The retrofitting of homes in Battery Heights Athlone (and Dalton Park, Mullingar ) will result in warmer, more comfortable homes and benefit householders’ health through improved air quality. After the works, the Building Energy Ratings (BER ) of homes will typically have gone from an E or D rating to a B2. They will be expected to be substantially cheaper to heat than similar homes heated by oil or gas.
The works, which are part of the Midlands Retrofit Programme and funded by the Carbon Tax, are due to begin in early 2021, with surveys being completed before the end of this year. Works will typically involve insulation, upgrades of windows and doors and installation of heat pumps (renewable energy heating systems ), as committed to under the Programme for Government. This will help Ireland’s efforts to combat climate change. Approximately 40 percent of Ireland’s energy-related carbon emissions are from buildings.

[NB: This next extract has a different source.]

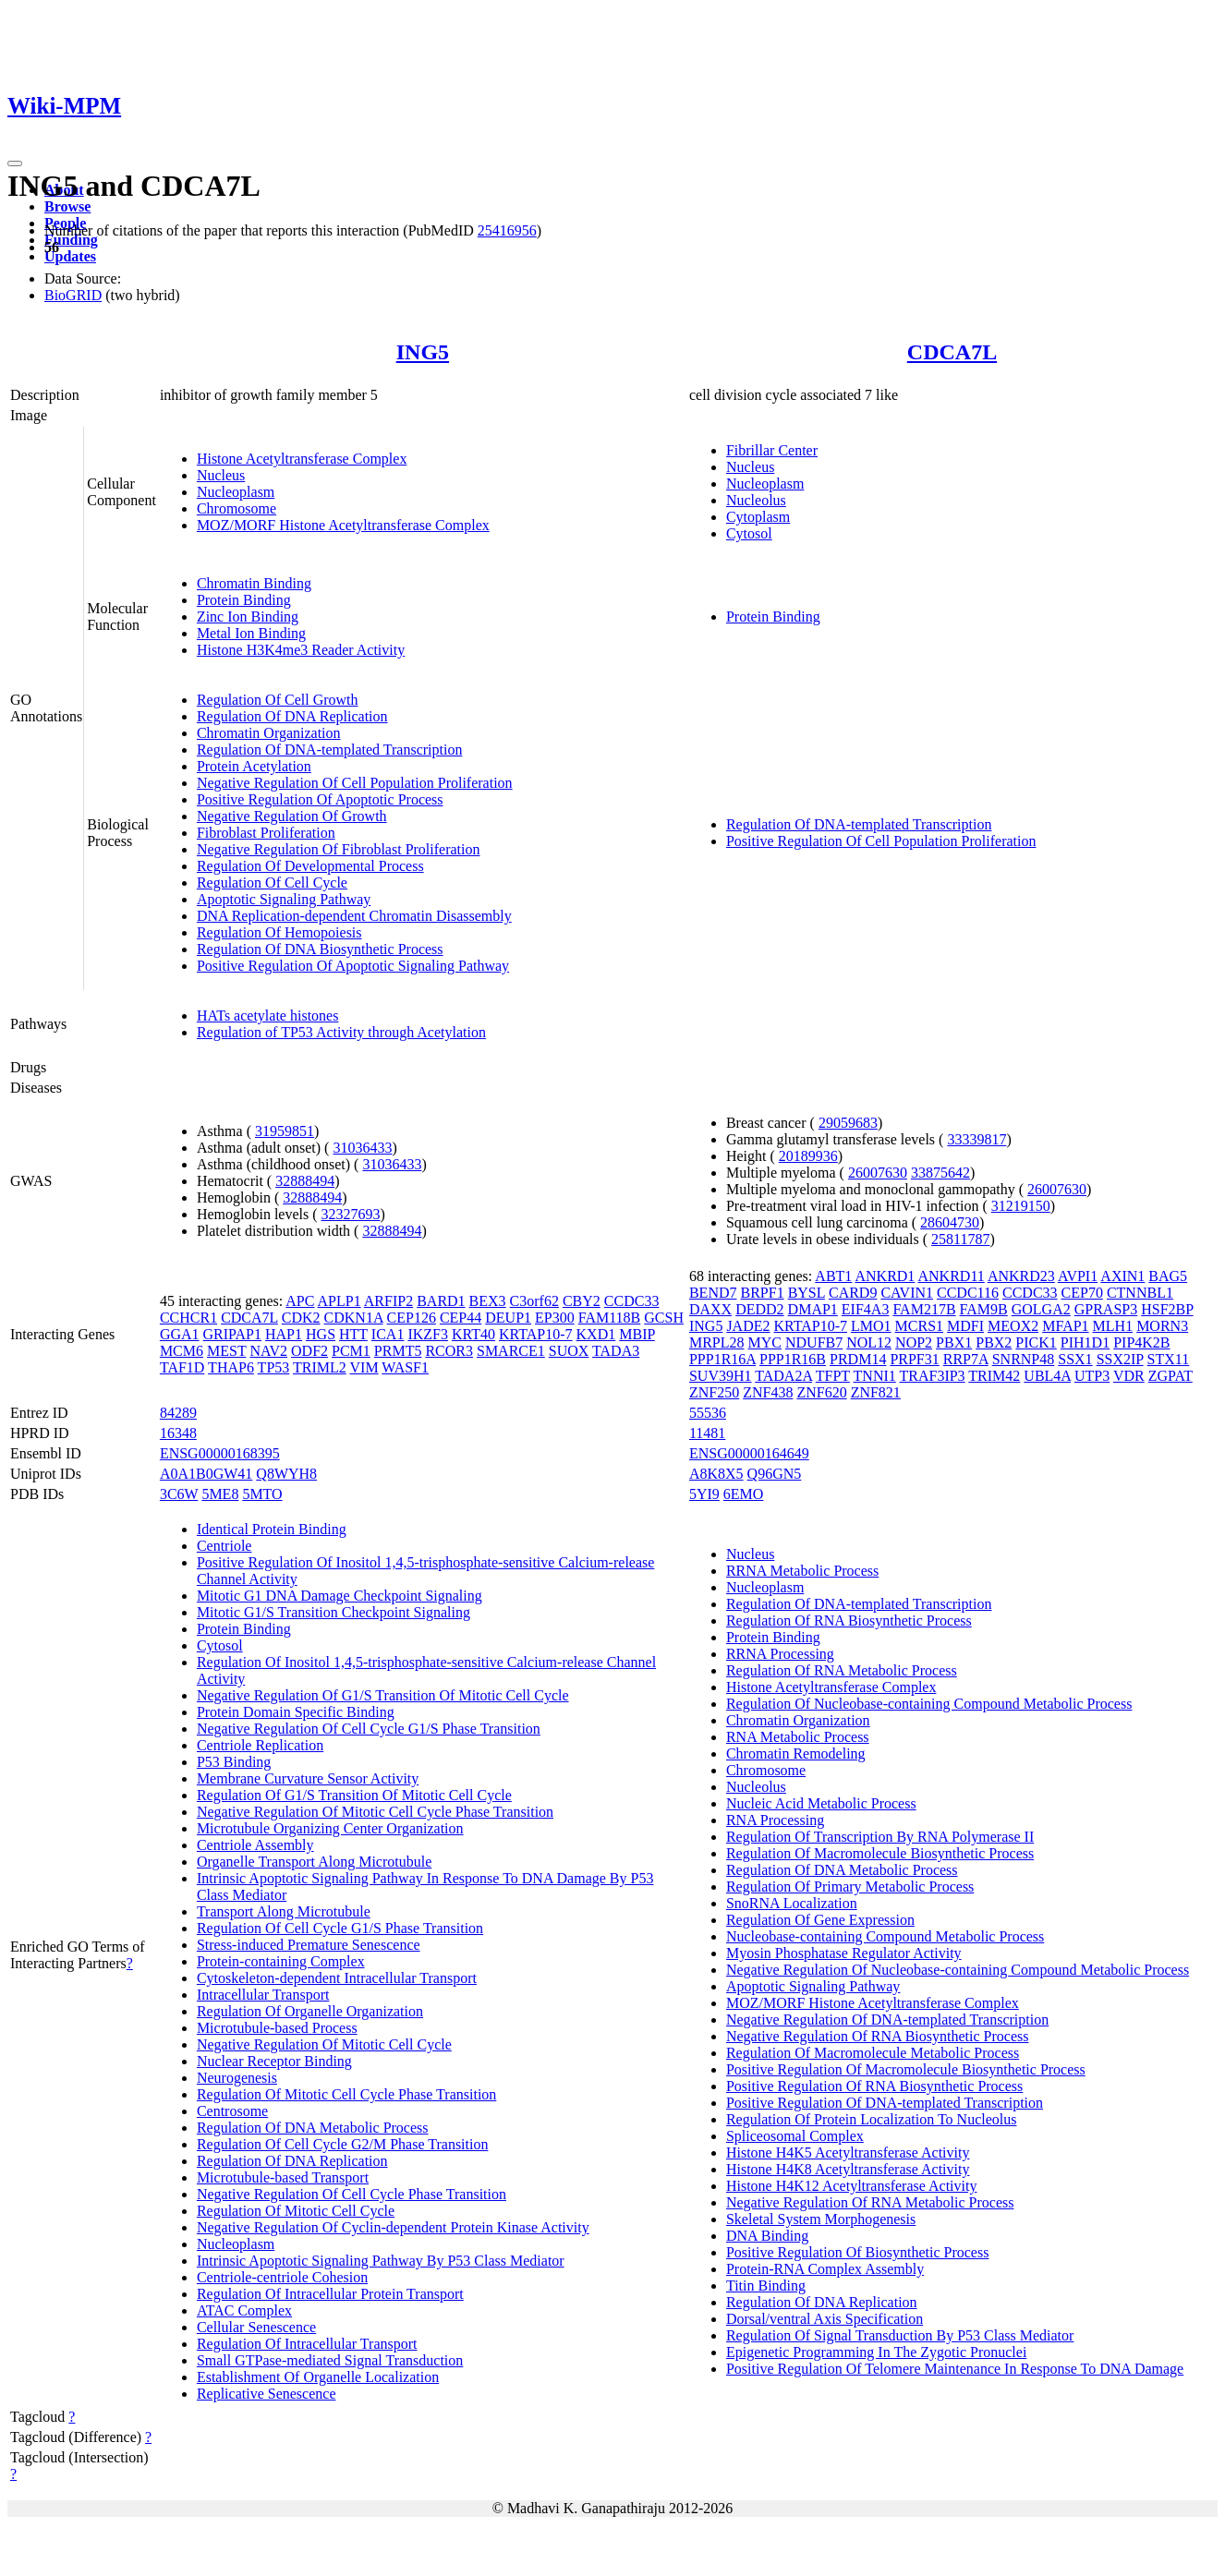  Describe the element at coordinates (283, 899) in the screenshot. I see `Apoptotic Signaling Pathway` at that location.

Longford-Westmeath Fine Gael Minister of State, Peter Burke, welcomed the funding, as promised in the Programme for Government and outlined that this is just the beginning of the retrofit plans and aimed at those who are on lower incomes.
The Government has committed to carry out 500,000 retrofits nationwide by 2030. Minister Burke stated that this is part of the Just Transition, which includes a commitment from the Government that nobody is left behind as we move to a low-carbon future.
Westmeath is one of only eight local authorities selected nationwide for this retrofit, due to our dependence on fossil fuels in comparison to other parts of the country.